> _Task directions_
Reproduce every line in the listing that contains the word "wurde".

> _Records to process_
===

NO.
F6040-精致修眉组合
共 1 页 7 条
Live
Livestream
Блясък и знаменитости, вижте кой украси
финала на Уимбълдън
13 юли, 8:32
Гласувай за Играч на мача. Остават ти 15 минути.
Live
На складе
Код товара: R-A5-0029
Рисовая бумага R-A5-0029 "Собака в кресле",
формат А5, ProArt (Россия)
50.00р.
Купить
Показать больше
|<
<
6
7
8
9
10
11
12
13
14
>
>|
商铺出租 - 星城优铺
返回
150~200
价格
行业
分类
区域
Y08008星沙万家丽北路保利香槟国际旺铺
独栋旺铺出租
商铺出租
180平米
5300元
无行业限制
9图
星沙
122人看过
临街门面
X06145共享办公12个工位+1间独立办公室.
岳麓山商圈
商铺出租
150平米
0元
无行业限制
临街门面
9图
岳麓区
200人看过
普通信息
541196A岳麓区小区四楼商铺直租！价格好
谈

===

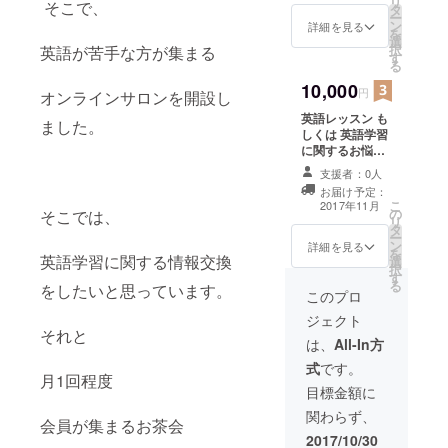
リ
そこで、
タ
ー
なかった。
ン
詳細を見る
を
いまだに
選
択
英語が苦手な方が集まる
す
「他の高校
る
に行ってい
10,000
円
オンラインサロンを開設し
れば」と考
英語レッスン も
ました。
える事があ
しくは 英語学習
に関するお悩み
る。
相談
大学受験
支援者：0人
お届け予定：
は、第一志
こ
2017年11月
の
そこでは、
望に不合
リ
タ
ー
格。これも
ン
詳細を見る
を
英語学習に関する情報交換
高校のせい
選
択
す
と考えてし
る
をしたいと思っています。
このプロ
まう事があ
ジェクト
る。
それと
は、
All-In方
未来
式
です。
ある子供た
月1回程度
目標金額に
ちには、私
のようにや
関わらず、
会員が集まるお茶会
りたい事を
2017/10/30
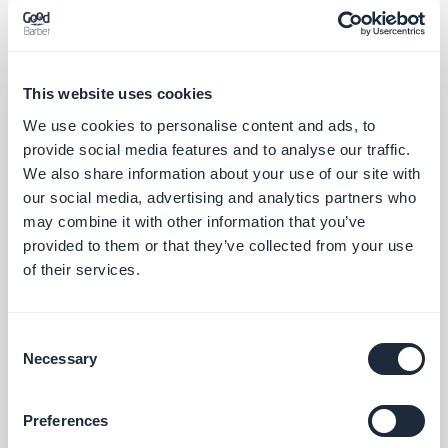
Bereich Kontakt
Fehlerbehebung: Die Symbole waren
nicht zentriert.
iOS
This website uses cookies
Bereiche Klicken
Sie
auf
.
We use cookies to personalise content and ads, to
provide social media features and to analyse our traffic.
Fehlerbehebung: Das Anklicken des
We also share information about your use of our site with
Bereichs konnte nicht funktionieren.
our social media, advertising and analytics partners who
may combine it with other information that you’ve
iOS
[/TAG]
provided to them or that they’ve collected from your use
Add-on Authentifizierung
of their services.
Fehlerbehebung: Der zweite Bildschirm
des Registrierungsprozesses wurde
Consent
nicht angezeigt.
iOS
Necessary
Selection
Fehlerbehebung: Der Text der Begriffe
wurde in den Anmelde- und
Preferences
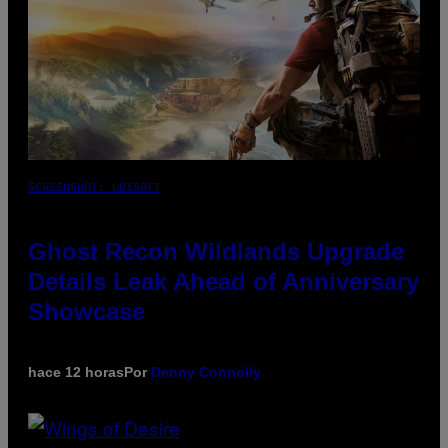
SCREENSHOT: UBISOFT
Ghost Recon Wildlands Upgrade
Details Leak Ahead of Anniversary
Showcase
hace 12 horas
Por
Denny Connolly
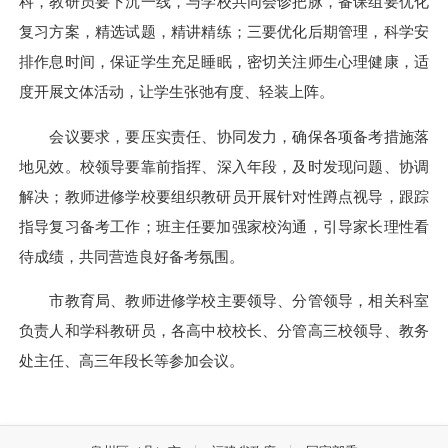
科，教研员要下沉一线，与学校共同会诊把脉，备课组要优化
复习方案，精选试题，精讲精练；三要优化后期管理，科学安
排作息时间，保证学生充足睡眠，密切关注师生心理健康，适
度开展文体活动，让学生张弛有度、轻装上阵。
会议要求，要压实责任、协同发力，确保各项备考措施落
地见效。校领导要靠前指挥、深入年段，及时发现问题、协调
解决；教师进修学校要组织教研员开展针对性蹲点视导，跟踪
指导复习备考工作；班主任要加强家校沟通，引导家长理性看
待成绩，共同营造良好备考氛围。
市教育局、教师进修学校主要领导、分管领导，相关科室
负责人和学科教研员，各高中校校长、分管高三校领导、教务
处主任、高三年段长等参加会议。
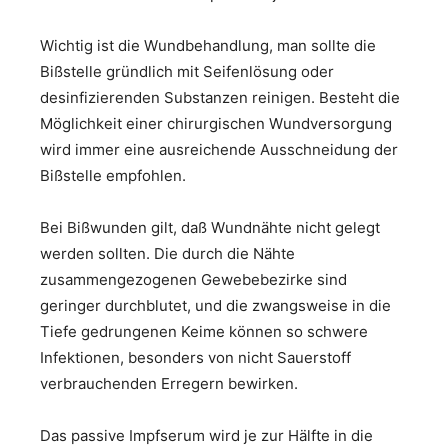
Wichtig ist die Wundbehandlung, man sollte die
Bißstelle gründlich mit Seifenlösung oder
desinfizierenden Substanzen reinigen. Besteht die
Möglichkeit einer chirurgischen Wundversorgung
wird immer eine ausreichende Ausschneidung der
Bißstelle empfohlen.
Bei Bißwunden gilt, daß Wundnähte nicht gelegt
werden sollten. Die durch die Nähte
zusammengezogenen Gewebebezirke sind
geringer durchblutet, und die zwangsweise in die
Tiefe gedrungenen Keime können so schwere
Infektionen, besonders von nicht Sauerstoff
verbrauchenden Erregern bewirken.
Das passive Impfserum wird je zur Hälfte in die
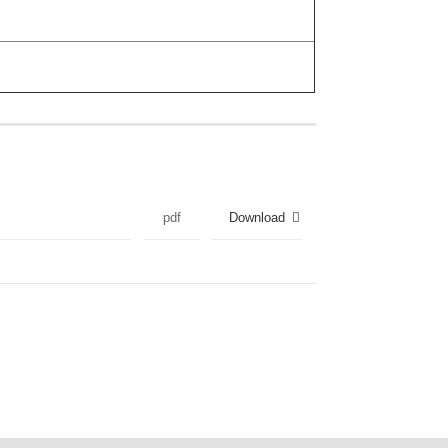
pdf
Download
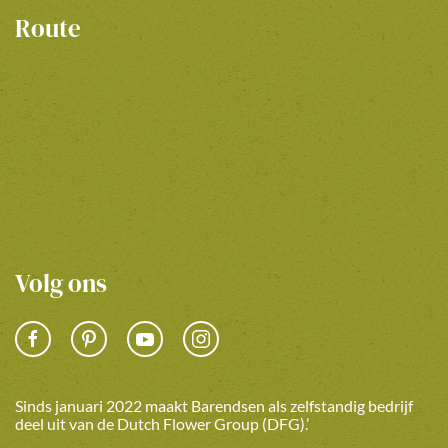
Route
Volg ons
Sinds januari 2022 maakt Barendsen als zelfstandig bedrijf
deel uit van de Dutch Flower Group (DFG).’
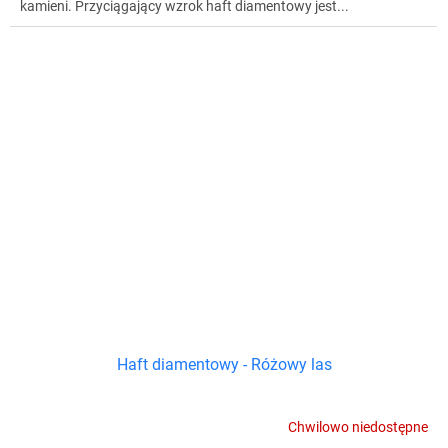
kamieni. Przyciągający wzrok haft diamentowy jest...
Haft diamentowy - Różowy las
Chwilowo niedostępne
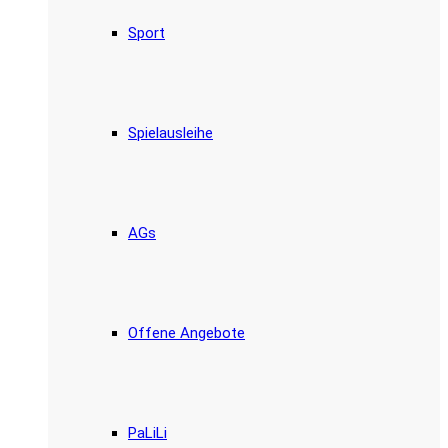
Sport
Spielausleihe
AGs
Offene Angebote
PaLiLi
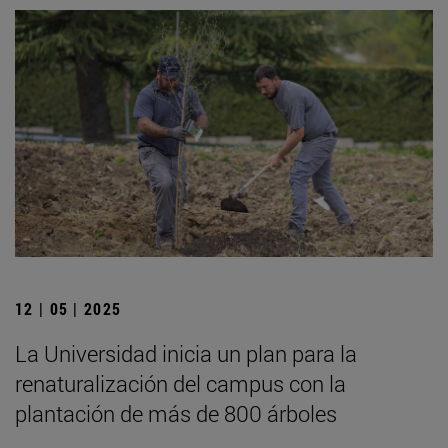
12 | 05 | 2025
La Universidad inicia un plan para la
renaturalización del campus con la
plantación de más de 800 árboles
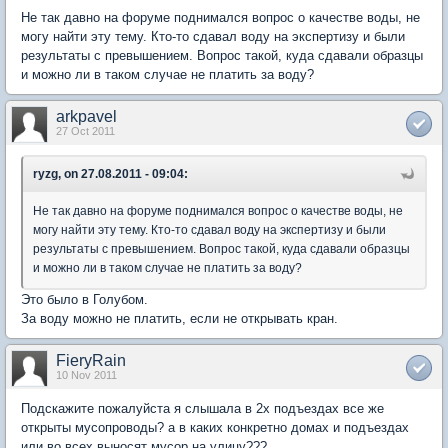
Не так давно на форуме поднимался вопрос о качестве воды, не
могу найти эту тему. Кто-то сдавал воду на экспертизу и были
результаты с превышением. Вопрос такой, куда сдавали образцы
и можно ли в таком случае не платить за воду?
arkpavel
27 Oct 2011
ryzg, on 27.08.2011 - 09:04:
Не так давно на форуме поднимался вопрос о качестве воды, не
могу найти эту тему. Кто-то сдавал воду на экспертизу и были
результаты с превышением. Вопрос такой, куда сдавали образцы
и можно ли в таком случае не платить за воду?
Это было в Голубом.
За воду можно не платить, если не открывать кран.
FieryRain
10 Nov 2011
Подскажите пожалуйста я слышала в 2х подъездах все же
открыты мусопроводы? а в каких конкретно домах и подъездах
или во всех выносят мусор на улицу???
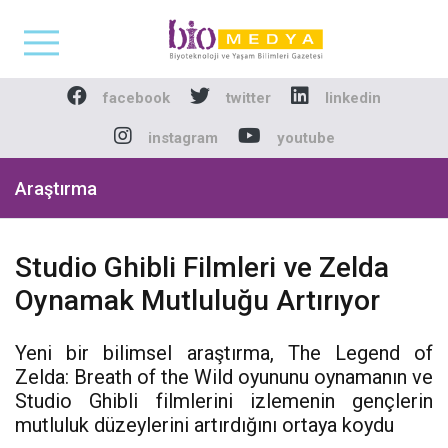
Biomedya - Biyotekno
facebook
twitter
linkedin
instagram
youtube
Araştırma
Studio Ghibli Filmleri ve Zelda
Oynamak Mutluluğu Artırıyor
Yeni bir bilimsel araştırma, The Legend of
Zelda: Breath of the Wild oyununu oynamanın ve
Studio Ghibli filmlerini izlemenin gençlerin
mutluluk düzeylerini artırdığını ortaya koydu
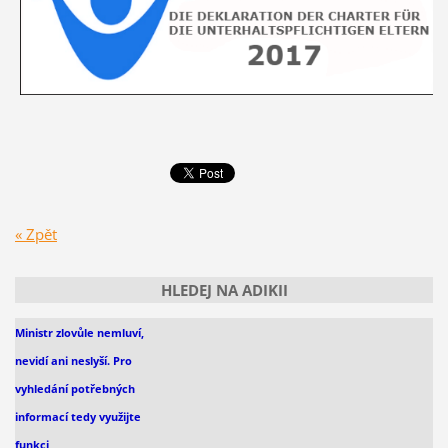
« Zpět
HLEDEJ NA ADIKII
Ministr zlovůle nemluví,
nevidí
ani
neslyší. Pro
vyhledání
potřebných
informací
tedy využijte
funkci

===

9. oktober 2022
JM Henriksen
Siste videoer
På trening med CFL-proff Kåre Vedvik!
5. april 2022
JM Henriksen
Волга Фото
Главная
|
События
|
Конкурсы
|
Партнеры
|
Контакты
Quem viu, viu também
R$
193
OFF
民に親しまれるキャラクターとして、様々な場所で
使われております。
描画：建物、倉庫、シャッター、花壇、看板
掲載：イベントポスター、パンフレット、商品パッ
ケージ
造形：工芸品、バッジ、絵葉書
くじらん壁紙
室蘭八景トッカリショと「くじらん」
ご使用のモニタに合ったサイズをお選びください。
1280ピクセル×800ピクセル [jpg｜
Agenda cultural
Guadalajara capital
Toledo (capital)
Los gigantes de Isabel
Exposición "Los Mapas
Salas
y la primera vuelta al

===

> _Answer to the exercise_
des Registrierungsprozesses wurde
wurde in den Anmelde- und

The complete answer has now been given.